One thing is constant in my travels. I want to find spice that doesn’t punch me in the face and leave me begging for a glass of cold milk but instead delivers real flavor and balance. Any cook can toss an abundance of tongue destroying peppers in a dish, but real masters of the Scoville scale can hit you with heat that is delicious and fruit forward while dancing with other ingredients. That is what originally attracted me to Oddseoul on Ossington Street. It’s a tight, little, dark, divey, Korean fusion late night haunt. Give me old school hip hop on about half a dozen old boom boxes wired to the wall please. I’ll have some cold beer that doesn’t break the bank and lets all have a shot or two. Play the music loud and serve fantastic chow until its technically tomorrow. That’s not too much to ask, is it? Oddseoul apparently doesn’t think so either. Now full disclosure here, I had a few cocktails prior to pulling up a stool at Oddseoul so I was already a little on my way. I ordered a few dishes, passed in the menu, and spaced the name of this one mushroom and fried rice dish that blew my mind and sent me deep into a buzzed food euphoria. That doesn’t happen too often to me. The pork belly tacos were decent, but that first dish was a showstopper. After eating, drinking, and exchanging the normal industry tales of drunken patrons and nights that last until the birds are singing and the sun is rising, the bartenders took one last sip of whiskey with me, and I was ready to call it a night. Dives are a dying bread to a degree. It is one of the great tragedies of the nocturnal world in my humble opinion. While not exactly a dive, Oddseoul has that same loveable feel to it. Couple that with great Korean cuisine that pushes the envelope a bit, and you got a spot worth enduring the slightly hazy morning after for.

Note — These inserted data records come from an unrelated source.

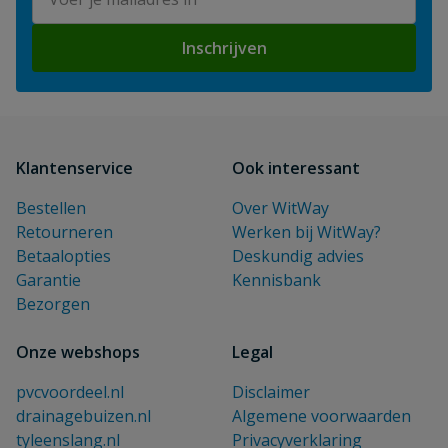
Inschrijven
Klantenservice
Ook interessant
Bestellen
Over WitWay
Retourneren
Werken bij WitWay?
Betaalopties
Deskundig advies
Garantie
Kennisbank
Bezorgen
Onze webshops
Legal
pvcvoordeel.nl
Disclaimer
drainagebuizen.nl
Algemene voorwaarden
tyleenslang.nl
Privacyverklaring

I don’t pretend to be an audiophile. I haven’t the budget to splurge on a hipster godfather record player. Maybe one day I will, but I’m not there yet. Still, there is a decent enough turntable plugged into the living room back home and it’s been enjoyable to drop a Rolling Stones 33 on it from time to time. Searching for vinyl city to city is always fun so while I won’t dive deep into my musical taste, I will recommend a shop for you to thumb through. Rotate This on Ossington has been spinning and selling music from Mozart to Wu Tang Clan for nearly a century. I was thrilled to fine some Flamin Groovies bootleg records amongst the stacks, and I carried them awkwardly through the airport and on the plane all the way back home (Next time I’m going to bring a bigger bag). There is nothing wrong with Spotify and the likes of streaming, but more and more I find myself wanting to play half an album, pick it up and drop the needle on the other side while decompressing. When in Toronto, check out Rotate This. It’s good for your ears.